Assigned task>
Please output the data exactly, without omitting anything.

Data extract>
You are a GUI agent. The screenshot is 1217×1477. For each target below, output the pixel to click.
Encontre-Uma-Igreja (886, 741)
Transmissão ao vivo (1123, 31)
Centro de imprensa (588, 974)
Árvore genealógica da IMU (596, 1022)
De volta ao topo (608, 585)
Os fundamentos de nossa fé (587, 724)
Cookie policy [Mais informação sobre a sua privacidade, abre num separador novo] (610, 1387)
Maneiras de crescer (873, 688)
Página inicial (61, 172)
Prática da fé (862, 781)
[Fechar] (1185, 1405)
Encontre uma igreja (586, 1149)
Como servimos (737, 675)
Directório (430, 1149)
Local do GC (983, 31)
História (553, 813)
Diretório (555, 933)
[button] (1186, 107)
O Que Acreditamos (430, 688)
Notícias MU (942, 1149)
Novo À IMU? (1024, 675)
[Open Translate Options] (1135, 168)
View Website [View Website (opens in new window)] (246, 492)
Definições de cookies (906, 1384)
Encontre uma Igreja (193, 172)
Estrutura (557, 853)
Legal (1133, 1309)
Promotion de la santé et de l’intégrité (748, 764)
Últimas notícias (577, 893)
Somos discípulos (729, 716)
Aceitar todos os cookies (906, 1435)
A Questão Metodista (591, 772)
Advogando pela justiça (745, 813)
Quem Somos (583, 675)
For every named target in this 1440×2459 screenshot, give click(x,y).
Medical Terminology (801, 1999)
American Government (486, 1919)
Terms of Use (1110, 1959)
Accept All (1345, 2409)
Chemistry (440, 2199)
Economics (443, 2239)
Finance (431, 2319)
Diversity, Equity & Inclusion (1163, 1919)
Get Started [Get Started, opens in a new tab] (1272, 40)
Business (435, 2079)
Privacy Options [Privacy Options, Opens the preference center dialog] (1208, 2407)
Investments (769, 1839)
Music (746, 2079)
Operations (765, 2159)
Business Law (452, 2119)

Answer for this exercise>
You are a GUI agent. The screenshot is 1217×1477. For each target below, output the pixel to click.
Encontre-Uma-Igreja (886, 741)
Transmissão ao vivo (1123, 31)
Centro de imprensa (588, 974)
Árvore genealógica da IMU (596, 1022)
De volta ao topo (608, 585)
Os fundamentos de nossa fé (587, 724)
Cookie policy [Mais informação sobre a sua privacidade, abre num separador novo] (610, 1387)
Maneiras de crescer (873, 688)
Página inicial (61, 172)
Prática da fé (862, 781)
[Fechar] (1185, 1405)
Encontre uma igreja (586, 1149)
Como servimos (737, 675)
Directório (430, 1149)
Local do GC (983, 31)
História (553, 813)
Diretório (555, 933)
[button] (1186, 107)
O Que Acreditamos (430, 688)
Notícias MU (942, 1149)
Novo À IMU? (1024, 675)
[Open Translate Options] (1135, 168)
View Website [View Website (opens in new window)] (246, 492)
Definições de cookies (906, 1384)
Encontre uma Igreja (193, 172)
Estrutura (557, 853)
Legal (1133, 1309)
Promotion de la santé et de l’intégrité (748, 764)
Últimas notícias (577, 893)
Somos discípulos (729, 716)
Aceitar todos os cookies (906, 1435)
A Questão Metodista (591, 772)
Advogando pela justiça (745, 813)
Quem Somos (583, 675)
For every named target in this 1440×2459 screenshot, give click(x,y).
Medical Terminology (801, 1999)
American Government (486, 1919)
Terms of Use (1110, 1959)
Accept All (1345, 2409)
Chemistry (440, 2199)
Economics (443, 2239)
Finance (431, 2319)
Diversity, Equity & Inclusion (1163, 1919)
Get Started [Get Started, opens in a new tab] (1272, 40)
Business (435, 2079)
Privacy Options [Privacy Options, Opens the preference center dialog] (1208, 2407)
Investments (769, 1839)
Music (746, 2079)
Operations (765, 2159)
Business Law (452, 2119)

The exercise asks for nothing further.